The following table presents detail regarding the composition of the Company’s total revenue by product type and by geographical region, either U.S. or rest of world (“RoW”):
Three months ended March 31,
20232022
(in millions)U.S.RoWTotalU.S.RoWTotal
Testing revenues:
Hereditary Cancer$64.0 $11.7 $75.7 $60.7 $10.2 $70.9 
Tumor Profiling28.8 8.5 37.3 19.7 12.8 32.5 
Prenatal36.0 0.2 36.2 31.7 0.2 31.9 
Pharmacogenomics32.0  32.0 29.3  29.3 
Other   0.3  0.3 
Total revenue$160.8 $20.4 $181.2 $141.7 $23.2 $164.9 
Under ASC 606, Revenue from Contracts with Customers ("ASC 606"), an entity recognizes revenue to depict the transfer of promised goods or services to customers in an amount that reflects the consideration to which the entity expects to be entitled in exchange for those goods or services. The Company performs its obligation under a contract with a customer by processing tests and communicating the test results to customers, in exchange for consideration from the customer. The Company has the right to bill its customers upon the completion of performance obligations and thus does not record contract assets. Occasionally, customers make payments prior to the Company’s performance of its contractual obligations. When this occurs, the Company records a contract liability as Deferred revenue, which is included in Accrued liabilities in the Condensed Consolidated Balance Sheets.
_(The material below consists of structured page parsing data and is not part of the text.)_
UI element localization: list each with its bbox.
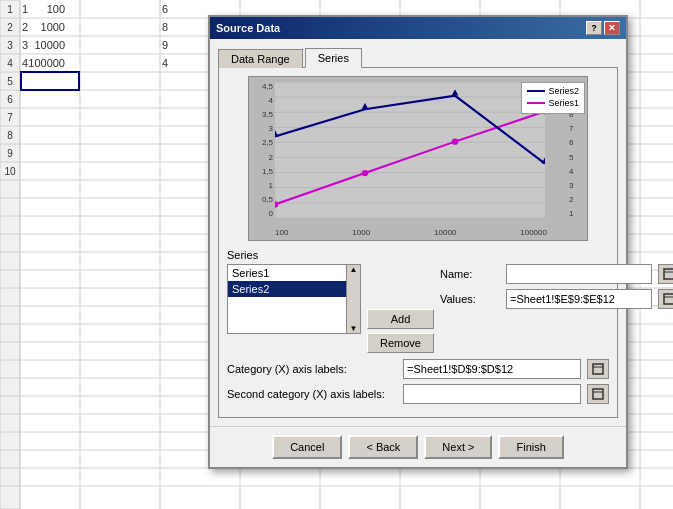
svg-text:8: 8 (162, 21, 168, 33)
legend-line-series1 (527, 102, 545, 104)
svg-text:10000: 10000 (34, 39, 65, 51)
back-button[interactable]: < Back (348, 435, 418, 459)
svg-text:4: 4 (22, 57, 28, 69)
svg-text:4: 4 (162, 57, 168, 69)
dialog-titlebar: Source Data ? ✕ (210, 17, 626, 39)
svg-rect-81 (664, 294, 673, 304)
category-input[interactable] (403, 359, 581, 379)
series-item-1[interactable]: Series1 (228, 265, 346, 281)
svg-text:3: 3 (22, 39, 28, 51)
close-button[interactable]: ✕ (604, 21, 620, 35)
chart-svg (275, 82, 545, 218)
svg-text:10: 10 (4, 166, 16, 177)
title-buttons: ? ✕ (586, 21, 620, 35)
series-container: Series1 Series2 ▲ ▼ Add Remove (227, 264, 609, 353)
values-label: Values: (440, 293, 500, 305)
legend-label-series2: Series2 (548, 86, 579, 96)
chart-preview: 4,5 4 3,5 3 2,5 2 1,5 1 0,5 0 (248, 76, 588, 241)
name-input[interactable] (506, 264, 652, 284)
legend-label-series1: Series1 (548, 98, 579, 108)
values-field-row: Values: (440, 289, 673, 309)
svg-text:2: 2 (22, 21, 28, 33)
svg-text:6: 6 (162, 3, 168, 15)
series-listbox[interactable]: Series1 Series2 (227, 264, 347, 334)
tab-series[interactable]: Series (305, 48, 362, 68)
series-action-buttons: Add Remove (367, 309, 434, 353)
source-data-dialog: Source Data ? ✕ Data Range Series 4,5 4 … (208, 15, 628, 469)
y-axis-left: 4,5 4 3,5 3 2,5 2 1,5 1 0,5 0 (251, 82, 273, 218)
x-axis-labels: 100 1000 10000 100000 (275, 228, 547, 237)
scrollbar-up[interactable]: ▲ (347, 265, 360, 274)
svg-text:5: 5 (7, 76, 13, 87)
tabs-row: Data Range Series (218, 47, 618, 67)
remove-button[interactable]: Remove (367, 333, 434, 353)
tab-panel-series: 4,5 4 3,5 3 2,5 2 1,5 1 0,5 0 (218, 67, 618, 418)
dialog-title: Source Data (216, 22, 280, 34)
second-category-field-row: Second category (X) axis labels: (227, 384, 609, 404)
legend-series2: Series2 (527, 86, 579, 96)
second-category-range-btn[interactable] (587, 384, 609, 404)
values-input[interactable] (506, 289, 652, 309)
svg-text:6: 6 (7, 94, 13, 105)
svg-rect-59 (21, 72, 79, 90)
dialog-footer: Cancel < Back Next > Finish (210, 426, 626, 467)
svg-text:4: 4 (7, 58, 13, 69)
second-category-label: Second category (X) axis labels: (227, 388, 397, 400)
name-field-row: Name: (440, 264, 673, 284)
svg-text:100: 100 (47, 3, 65, 15)
category-range-btn[interactable] (587, 359, 609, 379)
series-list-wrapper: Series1 Series2 ▲ ▼ (227, 264, 361, 334)
svg-text:9: 9 (162, 39, 168, 51)
help-button[interactable]: ? (586, 21, 602, 35)
svg-rect-83 (593, 364, 603, 374)
name-range-btn[interactable] (658, 264, 673, 284)
svg-rect-79 (664, 269, 673, 279)
svg-text:7: 7 (7, 112, 13, 123)
category-label: Category (X) axis labels: (227, 363, 397, 375)
svg-text:100000: 100000 (28, 57, 65, 69)
cancel-button[interactable]: Cancel (272, 435, 342, 459)
svg-rect-85 (593, 389, 603, 399)
svg-text:8: 8 (7, 130, 13, 141)
bottom-fields: Category (X) axis labels: Second categor… (227, 359, 609, 404)
series-label: Series (227, 249, 609, 261)
svg-text:1: 1 (22, 3, 28, 15)
svg-text:2: 2 (7, 22, 13, 33)
tab-data-range[interactable]: Data Range (218, 49, 303, 68)
svg-text:1: 1 (7, 4, 13, 15)
second-category-input[interactable] (403, 384, 581, 404)
series-item-2[interactable]: Series2 (228, 281, 346, 297)
series-fields: Name: Values: (440, 264, 673, 309)
series-section: Series Series1 Series2 ▲ ▼ (227, 249, 609, 353)
scrollbar-down[interactable]: ▼ (347, 324, 360, 333)
series-scrollbar[interactable]: ▲ ▼ (347, 264, 361, 334)
legend-line-series2 (527, 90, 545, 92)
next-button[interactable]: Next > (424, 435, 492, 459)
add-button[interactable]: Add (367, 309, 434, 329)
values-range-btn[interactable] (658, 289, 673, 309)
name-label: Name: (440, 268, 500, 280)
svg-text:9: 9 (7, 148, 13, 159)
finish-button[interactable]: Finish (498, 435, 563, 459)
dialog-content: Data Range Series 4,5 4 3,5 3 2,5 2 1,5 … (210, 39, 626, 426)
legend-series1: Series1 (527, 98, 579, 108)
category-field-row: Category (X) axis labels: (227, 359, 609, 379)
svg-point-73 (452, 138, 459, 144)
svg-text:3: 3 (7, 40, 13, 51)
chart-legend: Series2 Series1 (521, 82, 585, 114)
svg-text:1000: 1000 (41, 21, 65, 33)
svg-point-72 (362, 170, 369, 176)
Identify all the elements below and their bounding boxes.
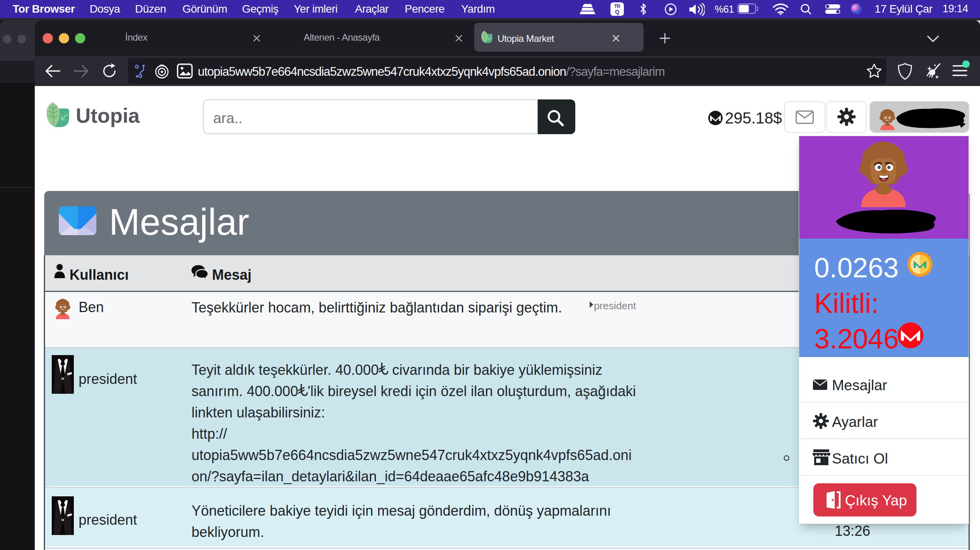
- svg-text:TR: TR: [614, 4, 621, 9]
- svg-text:Q: Q: [615, 9, 620, 15]
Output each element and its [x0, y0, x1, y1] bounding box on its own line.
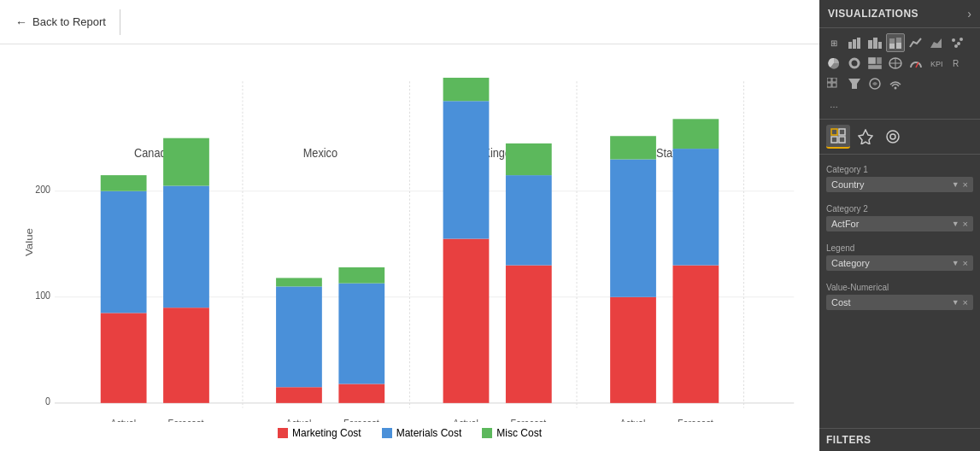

In accordance with ASC 606, the Company has elected not to disclose the aggregate amount of the transaction price allocated to remaining performance obligations for its contracts that are one year or less, as the revenue is expected to be recognized within the next year. Furthermore, the Company has elected not to disclose the aggregate amount of the transaction price allocated to remaining performance obligations for its agreements wherein the Company’s right to payment is in an amount that directly corresponds with the value of the Company’s performance to date.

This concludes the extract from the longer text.